For decades, France has held up its health-care system as a model to the world. Homeopathic remedies, support tights, and taxi rides to the hospital are among the many costs reimbursed by the health-care branch of France’s social security system, known as l’assurance maladie. Average life expectancy is 81.3 years, longer than in the U.S. Adults are less likely to live with diabetes or die from heart disease, and the rate of infant deaths in 2010, the latest year on record, was almost half that of the U.S., according to the Organisation for Economic Co-operation and Development.
Yet France’s looming recession and a steady increase in chronic diseases including diabetes threaten to change that, says Willy Hodin, who heads Groupe PHR, an umbrella organization for 2,200 French pharmacies. The health system exceeds its budget by billions of euros each year, and in the face of rising costs, taxpayer-funded benefits such as spa treatments, which the French have long justified as preventive care, now look more like expendable luxuries. “Reform is needed fast,” Hodin says. “The most optimistic believe this system can survive another five to six years. The less optimistic don’t think it will last more than three.”
Even as Spain and Greece gut their own costly health-care systems in an effort to control government spending, French President François Hollande is struggling to preserve his country’s enviably generous benefits, which most citizens consider a right. Aware that any attempt to dramatically curtail perks would likely lead to massive protests, Hollande has taken a more modest approach to cost-cutting. France’s health system now requires doctors to reduce the number of drugs they prescribe and to substitute generics for brand-name pharmaceuticals. The government says cuts in the cost of prescription medicines will save €530 million ($702.4 million) in 2013. Patients in other European nations have long used generics, but many French view no-name drugs with suspicion and demand the real thing. In Germany, as much as 96 percent of prescriptions are filled with generics. In June 2011 the substitution rate in France was 71 percent, according to the government. The goal is 85 percent.
Under new rules, patients can no longer refuse a generic offered by pharmacists unless they’re willing to pay upfront for the pricier alternative. And pharmacists who sell too many branded drugs face trouble. Jean-Christophe Girardeaux and his mother, Jacqueline, who co-own a pharmacy in Airvault, a town of about 3,000 in western France, lost their right to offer customers immediate reimbursement for one month in September after they failed to sell enough generics. The younger Girardeaux calls the government’s push for generics “crazy,” a view many French share.
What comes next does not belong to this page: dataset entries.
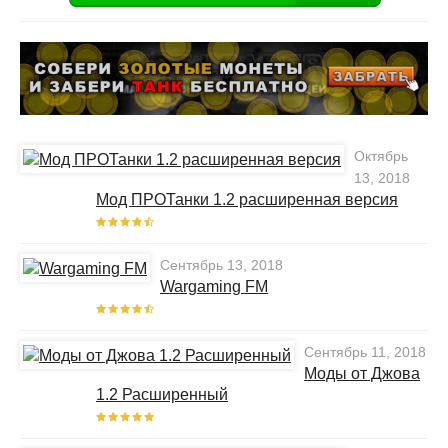
Октябрь
13, 2018
Мод ПРОТанки 1.2 расширенная версия
Сентябрь 13, 2018
Wargaming FM
Сентябрь 11, 2018
Моды от Джова
1.2 Расширенный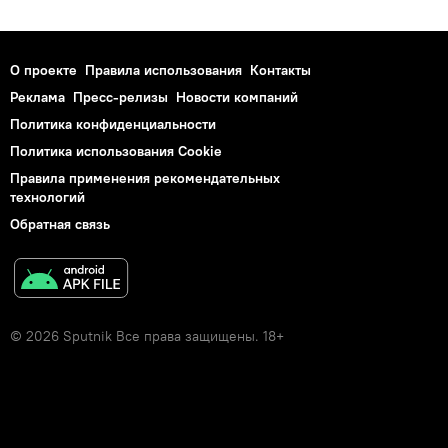
О проекте
Правила использования
Контакты
Реклама
Пресс-релизы
Новости компаний
Политика конфиденциальности
Политика использования Cookie
Правила применения рекомендательных
технологий
Обратная связь
© 2026 Sputnik Все права защищены. 18+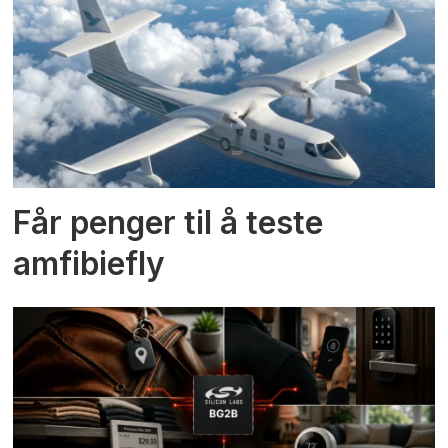
Får penger til å teste
amfibiefly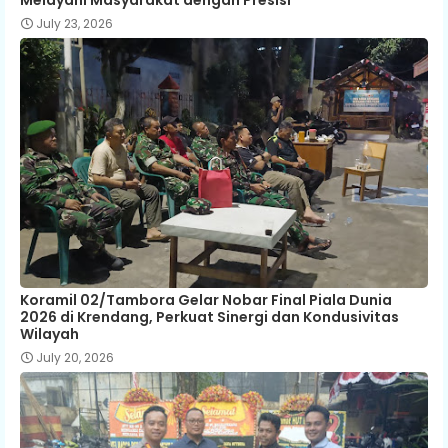
July 23, 2026
Koramil 02/Tambora Gelar Nobar Final Piala Dunia
2026 di Krendang, Perkuat Sinergi dan Kondusivitas
Wilayah
July 20, 2026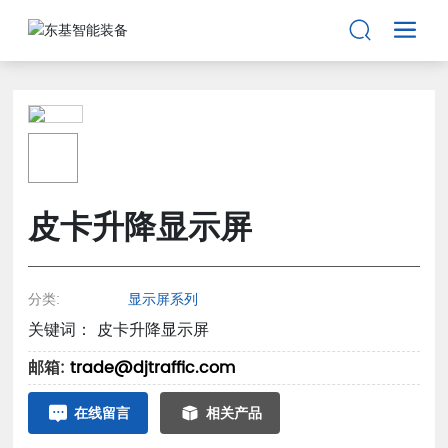
皮卡升降显示屏
分类:
显示屏系列
关键词： 皮卡升降显示屏
邮箱:
trade@djtraffic.com
在线留言
相关产品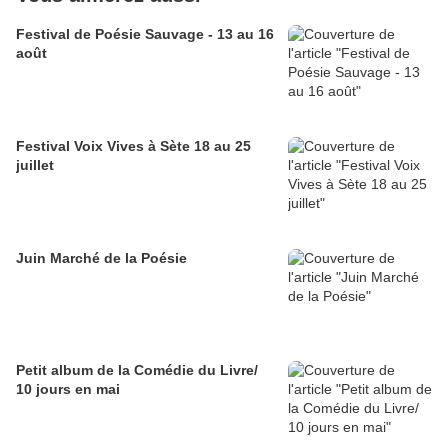
Festival de Poésie Sauvage - 13 au 16
août
Festival Voix Vives à Sète 18 au 25
juillet
Juin Marché de la Poésie
Petit album de la Comédie du Livre/
10 jours en mai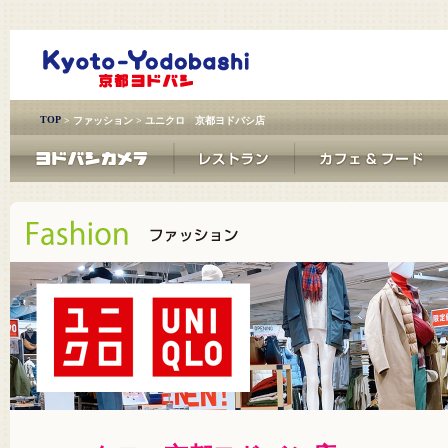
TOP
>
ファッション
> ユニクロ 京都ヨドバシ店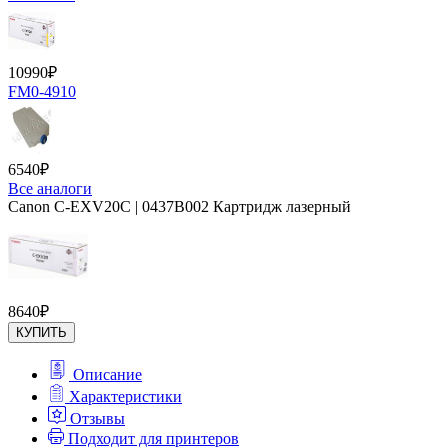
10990
₽
FM0-4910
6540
₽
Все аналоги
Canon C-EXV20C | 0437B002 Картридж лазерный
8640
₽
КУПИТЬ
Описание
Характеристики
Отзывы
Подходит для принтеров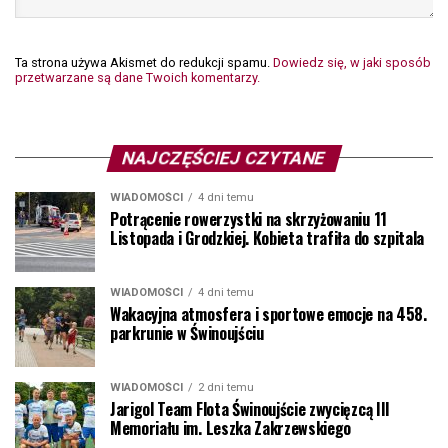
Ta strona używa Akismet do redukcji spamu.
Dowiedz się, w jaki sposób
przetwarzane są dane Twoich komentarzy.
NAJCZĘŚCIEJ CZYTANE
WIADOMOŚCI
4 dni temu
Potrącenie rowerzystki na skrzyżowaniu 11
Listopada i Grodzkiej. Kobieta trafiła do szpitala
WIADOMOŚCI
4 dni temu
Wakacyjna atmosfera i sportowe emocje na 458.
parkrunie w Świnoujściu
WIADOMOŚCI
2 dni temu
Jarigol Team Flota Świnoujście zwycięzcą III
Memoriału im. Leszka Zakrzewskiego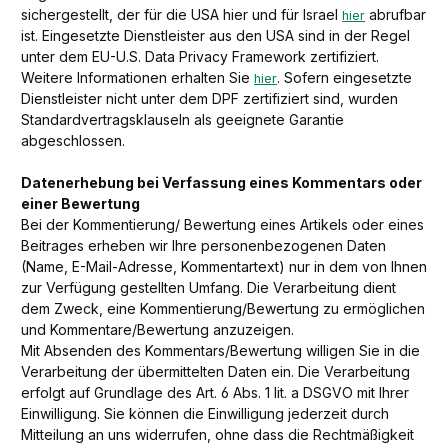
sichergestellt, der für die USA hier und für Israel
abrufbar
hier
ist. Eingesetzte Dienstleister aus den USA sind in der Regel
unter dem EU-U.S. Data Privacy Framework zertifiziert.
Weitere Informationen erhalten Sie
. Sofern eingesetzte
hier
Dienstleister nicht unter dem DPF zertifiziert sind, wurden
Standardvertragsklauseln als geeignete Garantie
abgeschlossen.
Datenerhebung bei Verfassung eines Kommentars oder
einer Bewertung
Bei der Kommentierung/ Bewertung eines Artikels oder eines
Beitrages erheben wir Ihre personenbezogenen Daten
(Name, E-Mail-Adresse, Kommentartext) nur in dem von Ihnen
zur Verfügung gestellten Umfang. Die Verarbeitung dient
dem Zweck, eine Kommentierung/Bewertung zu ermöglichen
und Kommentare/Bewertung anzuzeigen.
Mit Absenden des Kommentars/Bewertung willigen Sie in die
Verarbeitung der übermittelten Daten ein. Die Verarbeitung
erfolgt auf Grundlage des Art. 6 Abs. 1 lit. a DSGVO mit Ihrer
Einwilligung. Sie können die Einwilligung jederzeit durch
Mitteilung an uns widerrufen, ohne dass die Rechtmäßigkeit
In a December opinion poll published by Groupe PHR, 46 percent of those surveyed said the increased pressure to use generic drugs was a violation of their freedom.
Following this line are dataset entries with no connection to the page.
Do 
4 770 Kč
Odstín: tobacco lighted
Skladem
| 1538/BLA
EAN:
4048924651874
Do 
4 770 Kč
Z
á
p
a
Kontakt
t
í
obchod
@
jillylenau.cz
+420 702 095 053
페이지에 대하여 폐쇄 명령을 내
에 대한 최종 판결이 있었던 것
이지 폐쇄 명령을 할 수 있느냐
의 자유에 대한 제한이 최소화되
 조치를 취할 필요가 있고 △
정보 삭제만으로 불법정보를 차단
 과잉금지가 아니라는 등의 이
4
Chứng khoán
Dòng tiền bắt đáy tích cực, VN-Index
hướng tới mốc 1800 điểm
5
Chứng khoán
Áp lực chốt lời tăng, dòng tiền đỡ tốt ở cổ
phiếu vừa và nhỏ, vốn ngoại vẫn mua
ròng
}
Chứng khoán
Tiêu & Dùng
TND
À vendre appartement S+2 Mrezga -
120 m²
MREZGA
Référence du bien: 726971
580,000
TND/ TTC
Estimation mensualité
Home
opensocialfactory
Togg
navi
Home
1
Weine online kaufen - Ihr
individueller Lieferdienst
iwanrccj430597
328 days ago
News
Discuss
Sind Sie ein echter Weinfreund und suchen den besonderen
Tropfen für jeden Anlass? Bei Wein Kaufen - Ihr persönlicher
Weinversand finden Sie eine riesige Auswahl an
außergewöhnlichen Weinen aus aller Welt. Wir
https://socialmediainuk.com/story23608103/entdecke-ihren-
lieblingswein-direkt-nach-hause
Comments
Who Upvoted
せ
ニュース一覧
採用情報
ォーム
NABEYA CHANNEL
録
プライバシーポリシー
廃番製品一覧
The government is also putting the squeeze on free taxi rides for patients in rural areas, who often live far from hospitals. Jonathan Guersoni, a cabbie in the Burgundy region, says 95 percent of his business comes from shuttling patients to and from the doctor in his Mercedes-Benz. He carries one customer three times a week for dialysis at a hospital 31 miles away, billing the government at a discounted rate, about 7 percent less than what he charges paying customers. Guersoni, who goes by the nickname Joe Le Taxi, fears health authorities will soon demand a discount of more than twice as much. “I am really worried,” he says. “I may have to get a cheaper car.”
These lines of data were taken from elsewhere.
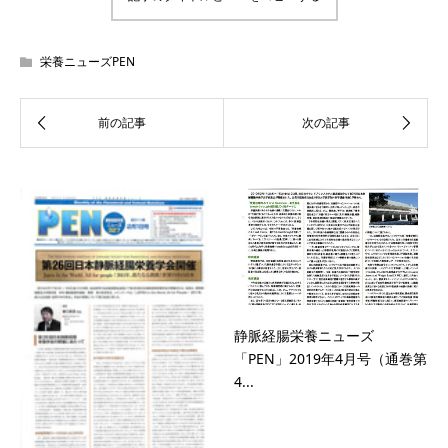
栄養ニューズPEN
静脈経腸栄養ニューズ
「PEN」2019年4月号（通巻第
4...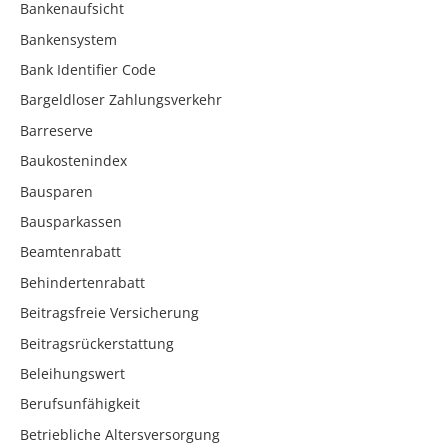
Bankenaufsicht
Bankensystem
Bank Identifier Code
Bargeldloser Zahlungsverkehr
Barreserve
Baukostenindex
Bausparen
Bausparkassen
Beamtenrabatt
Behindertenrabatt
Beitragsfreie Versicherung
Beitragsrückerstattung
Beleihungswert
Berufsunfähigkeit
Betriebliche Altersversorgung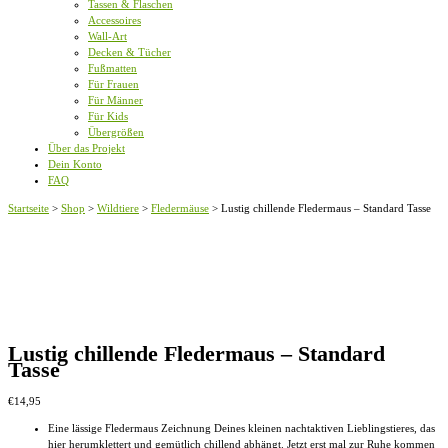
Tassen & Flaschen
Accessoires
Wall-Art
Decken & Tücher
Fußmatten
Für Frauen
Für Männer
Für Kids
Übergrößen
Über das Projekt
Dein Konto
FAQ
Startseite
>
Shop
>
Wildtiere
>
Fledermäuse
>
Lustig chillende Fledermaus – Standard Tasse
Lustig chillende Fledermaus – Standard
Tasse
€
14,95
Eine lässige Fledermaus Zeichnung Deines kleinen nachtaktiven Lieblingstieres, das
hier herumklettert und gemütlich chillend abhängt. Jetzt erst mal zur Ruhe kommen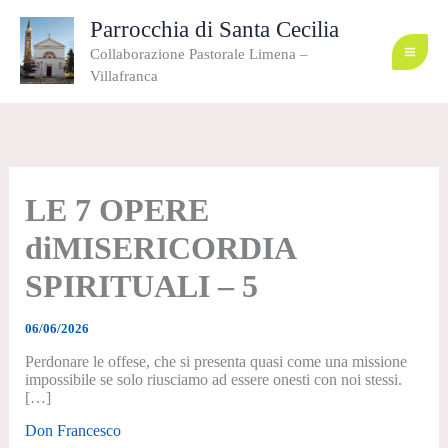
Vai
al
Parrocchia di Santa Cecilia
contenuto
Collaborazione Pastorale Limena –
Villafranca
LE 7 OPERE
diMISERICORDIA
SPIRITUALI – 5
06/06/2026
Perdonare le offese, che si presenta quasi come una missione
impossibile se solo riusciamo ad essere onesti con noi stessi.
[…]
Don Francesco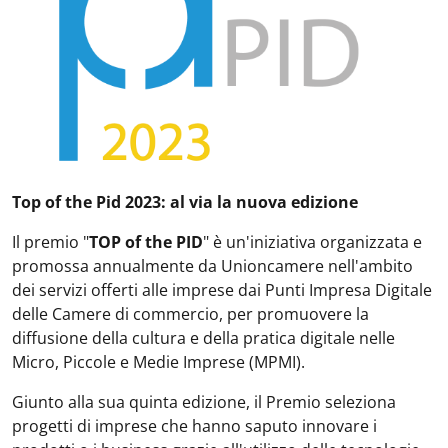
Top of the Pid 2023: al via la nuova edizione
Il premio "
TOP of the PID
" è un'iniziativa organizzata e
promossa annualmente da Unioncamere nell'ambito
dei servizi offerti alle imprese dai Punti Impresa Digitale
delle Camere di commercio, per promuovere la
diffusione della cultura e della pratica digitale nelle
Micro, Piccole e Medie Imprese (MPMI).
Giunto alla sua quinta edizione, il Premio seleziona
progetti di imprese che hanno saputo innovare i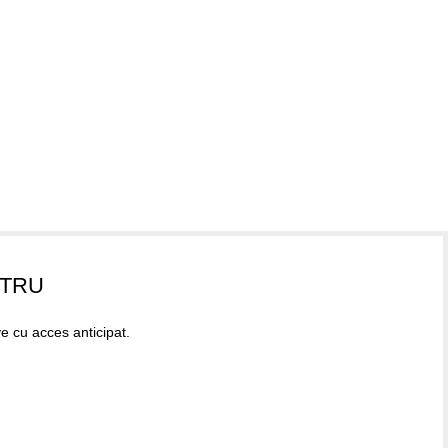
STRU
ve cu acces anticipat.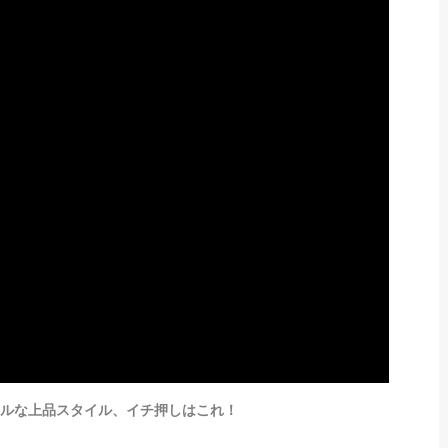
ジュアルな上品スタイル、イチ押しはこれ！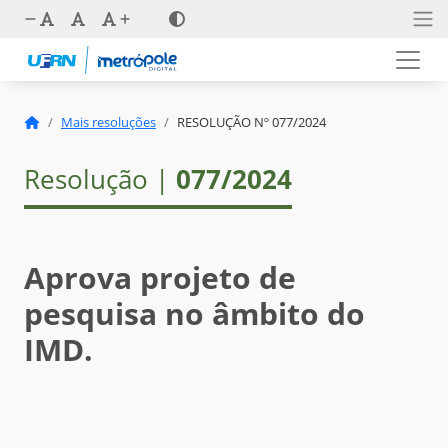
Mais resoluções
RESOLUÇÃO Nº 077/2024
Resolução |
077/2024
Aprova projeto de
pesquisa no âmbito do
IMD.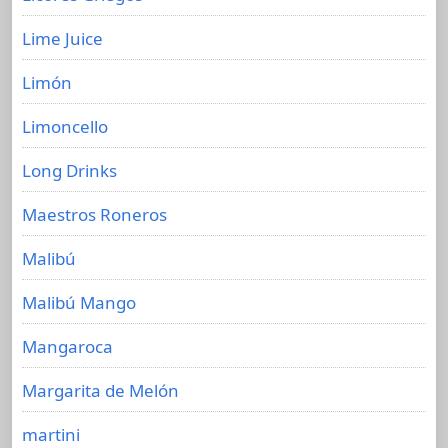
Lime Juice
Limón
Limoncello
Long Drinks
Maestros Roneros
Malibú
Malibú Mango
Mangaroca
Margarita de Melón
martini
The tinkering appears to have succeeded in bringing down costs, though it’s unclear by how much. The government projects the health-care system’s 2013 shortfall will be about €5.1 billion, down from €11.6 billion in 2010. Yet that forecast may be optimistic, since it’s based on the assumption that the economy will grow 0.8 percent—double the European Commission’s estimate. France’s system “is simply unaffordable, unsustainable, and the manner in which it’s financed is a huge burden on the economy,” says Nicholas Spiro, managing director of Spiro Sovereign Strategy in London. “The French are not being realistic.”